My wife even persuaded a local restaurant to start selling glass bottles for to-go sauces that people could bring in and refill for a reduced price.
This is only a smattering of what we did to reduce waste…
The problem that we ran into was no matter what we did, we couldn’t get most of our food without massive amounts of plastic.
Our stores didn’t sell eggs in cardboard cartons. Nor did any of the local farmers we knew.
Every single piece of meat that we bought was wrapped in a pound of plastic. They wouldn’t allow us to bring in containers of our own… Or even follow our request for it to be wrapped in paper instead.
We couldn’t even go vegetarian—getting our protein through beans, yogurt, and other non-meat sources—without having it packaged in plastic bags or plastic cartons. All our stores had also gotten rid of the giant dispensers for grains and such… So we couldn’t bring our own bags for that either.

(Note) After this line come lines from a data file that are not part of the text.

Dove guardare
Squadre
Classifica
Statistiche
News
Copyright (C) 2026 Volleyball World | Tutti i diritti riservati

The futility of it all became clear when I saw what a major corporation (which will remain nameless) was doing with plastic.

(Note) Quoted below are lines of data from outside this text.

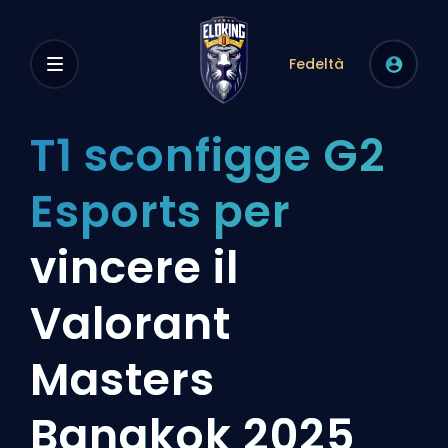
Fedeltà
T1 sconfigge G2
Esports per
vincere il
Valorant
Masters
Bangkok 2025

They were shipping tiny pieces of hardware—each of which was about the size of a pencil tip…
Each wrapped in plastic… Each sealed in its own plastic, Ziplock bag…
Mailed in its own bubble-wrap-lined mailing envelope.
And they were shipping hundreds of these to hundreds of locations around the world… On a regular basis.
I knew then and there that our individual action wouldn’t make even the tiniest of dents in the waste problem we faced.
We’ve continued our personal waste-free crusade, simply because it makes US feel better about our actions. But the discouragement is real.
I don’t really have any answers today. Because taking individual action to solve systemic problems doesn’t make much of a difference…
So I pose the question again: how do we dissuade these companies from using plastic without the burden of the cost—and all the work—ending up on consumers?
We aren’t creating the waste—those are the massive corporations who save money by using it. And who are doing it without thinking of the second- and third-order consequences of their actions.
There aren’t many alternatives for individual consumers… And the plastic is being created ANYWAY. So it feels like we don’t have a choice.
And when we have no choice, there’s nothing that we can do, and it doesn’t look like there will be better choices for quite a while.
Controversial Opinion: Becoming a social media influencer is NOT the best way to thrive in today’s economy.
Yes—there are people on TikTok, Instagram, and all the other platforms making a fortune.
Social media influencing is the new Hollywood. Most of us only see the handful of big-name players making fortunes, and we assume we can easily do that too.
What we miss are the hundreds or thousands of actors making little to nothing in the entertainment industry or working odd jobs to pay the bills.
There isn’t anything wrong with that, but our culture is telling us we can all do this on social media now.
Ever heard of the long tail? Here’s an example (about podcasts):

50% or more of all podcasts have only been listened to by 124 people… Which is not a sustainable business model.
This is a power-law curve, and it applies to just about everything.
If you solve problems for people by BEING one of those influencers, that’s a different story.
But measuring your success and hoping one of these companies will pay you a fortune for hits on your content is a bad way to live your life.
Commonsense, fundamental money principles combined with a steady income from solving problems for people over a long period of time.
This is the way to make a fortune. It’s just not slick or instant, so it isn’t sexy.